RxJava implements this operator as concat
. There are variants of this operator
that take between two and nine Observables as parameters, and that concatenate them in the
order they appear in the parameter list. There is also a variant that takes as a parameter an
Observable of Observables, and concatenates each of these Observables in the order that they
are emitted.
There is also an instance method, concatWith
, such that
Observable.concat(a,b)
is equivalent to a.concatWith(b)
.
RxJS implements this operator as concat
and concatAll
.
concat
takes a variable number of Observables (or Promises) as parameters (or a
single array of Observables or Promises), and concatenates them in the order they appear in
the parameter list (or array). It exists as both an Observable prototype method and as an
instance method.
concatAll
is an instance method that operates on an Observable of Observables,
concatenating each of these Observables in the order they are emitted.
concat
and concatAll
are found in each of the following
distributions:
rx.js
rx.all.js
rx.all.compat.js
rx.compat.js
rx.lite.js
rx.lite.compat.js
RxKotlin implements this operator as concat
. There are variants of this operator
that take between two and nine Observables as parameters, and that concatenate them in the
order they appear in the parameter list.

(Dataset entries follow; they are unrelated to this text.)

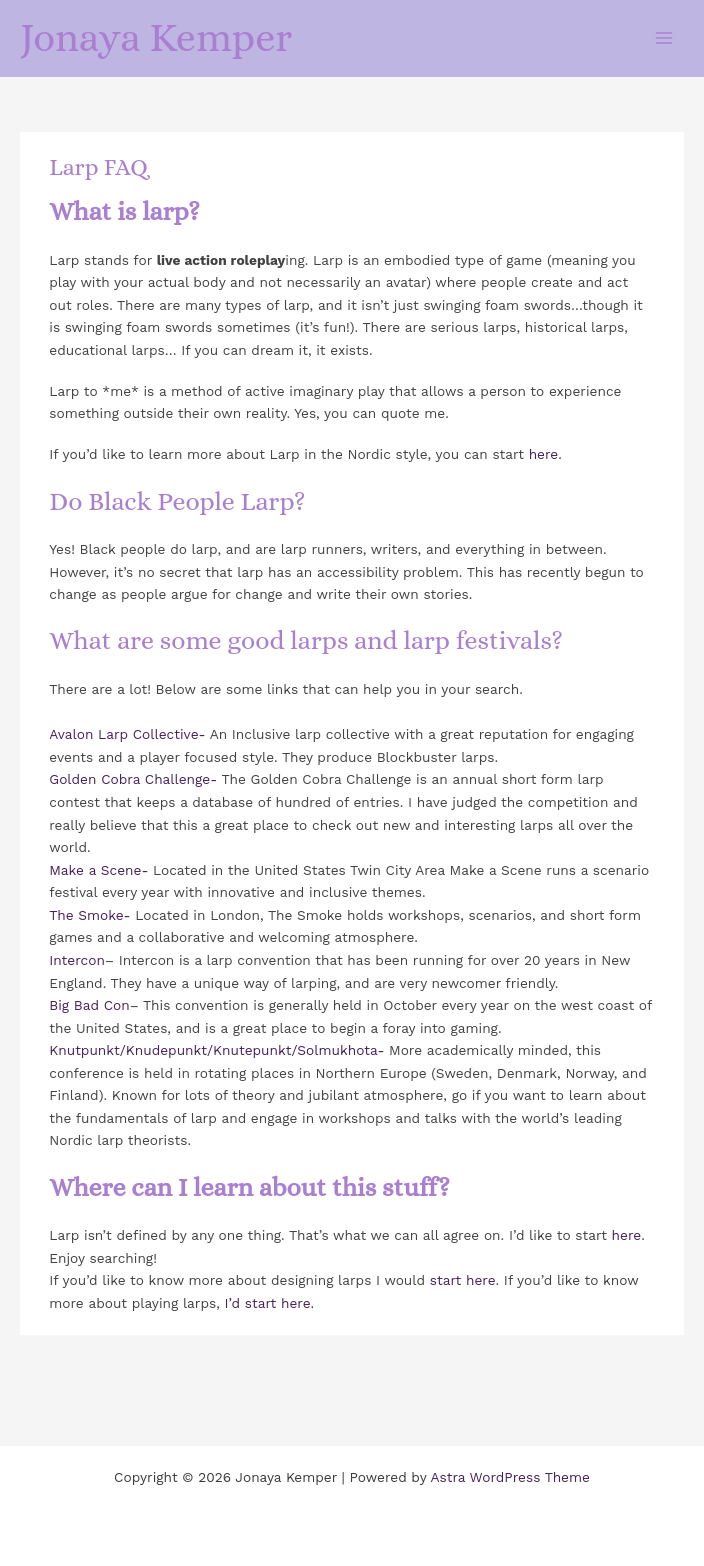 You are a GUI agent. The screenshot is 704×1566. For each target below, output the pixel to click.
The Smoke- (89, 915)
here (544, 454)
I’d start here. (270, 1303)
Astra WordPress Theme (510, 1477)
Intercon (77, 960)
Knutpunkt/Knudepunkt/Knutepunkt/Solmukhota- (219, 1050)
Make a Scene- (98, 870)
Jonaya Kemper (156, 37)
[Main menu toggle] (664, 37)
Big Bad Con (89, 1005)
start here (463, 1280)
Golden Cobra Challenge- (133, 779)
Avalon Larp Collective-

There is also a variant that takes as a parameter an
Observable of Observables, and concatenates each of these Observables in the order that they
are emitted.
There is also an instance method, concatWith
, such that
Observable.concat(a,b)
is equivalent to a.concatWith(b)
.
Rx.NET implements this operator as Concat
. It accepts either an enumerable of
Observables, an Observable of Observables, or two Observables as parameters, and concatenates
these in the order given.
RxPHP implements this operator as concat
.
Concatenate an observable sequence onto the end of the source observable.
Sample Code
//from https://github.com/ReactiveX/RxPHP/blob/master/demo/concat/concat.php
$source1 = \Rx\Observable::of(42);
$source2 = \Rx\Observable::of(56);
$source = \Rx\Observable::empty()->concat($source1)->concat($source2);
$subscription = $source->subscribe($stdoutObserver);
Next value: 42
Next value: 56
Complete!
RxPHP also has an operator concatAll
.
Concatenates a sequence of observable sequences into a single observable sequence.
Sample Code
//from https://github.com/ReactiveX/RxPHP/blob/master/demo/concat/concatAll.php
$source = Rx\Observable::range(0, 3)
->map(function ($x) {
return \Rx\Observable::range($x, 3);
})
->concatAll();
$subscription = $source->subscribe($stdoutObserver);
Next value: 0
Next value: 1
Next value: 2
Next value: 1
Next value: 2
Next value: 3
Next value: 2
Next value: 3
Next value: 4
Complete!
In RxPY concat
takes a variable number of Observables as parameters (or an
array of Observables), and concatenates them in the order they appear in the parameter list
(or array).
concatAll
operates on an Observable of Observables, concatenating each of these
Observables in the order they are emitted.
In Rx.rb, the concat
operator operates on two Observables as an instance
operator, or on an array of Observables as a class method.
The merge_all
operator, despite its name, really behaves like a
Concat variant in Rx.rb. It accepts an Observable of
Observables as its parameter, and concatenates the emissions from these Observables.
RxScala implements this operator in two ways. There is a concat
operator that
accepts an Observable of Observables as its parameter, and then concatenates each of these
Observables in the order they are emitted. There is also a ++
operator that
concatenates one Observable to another.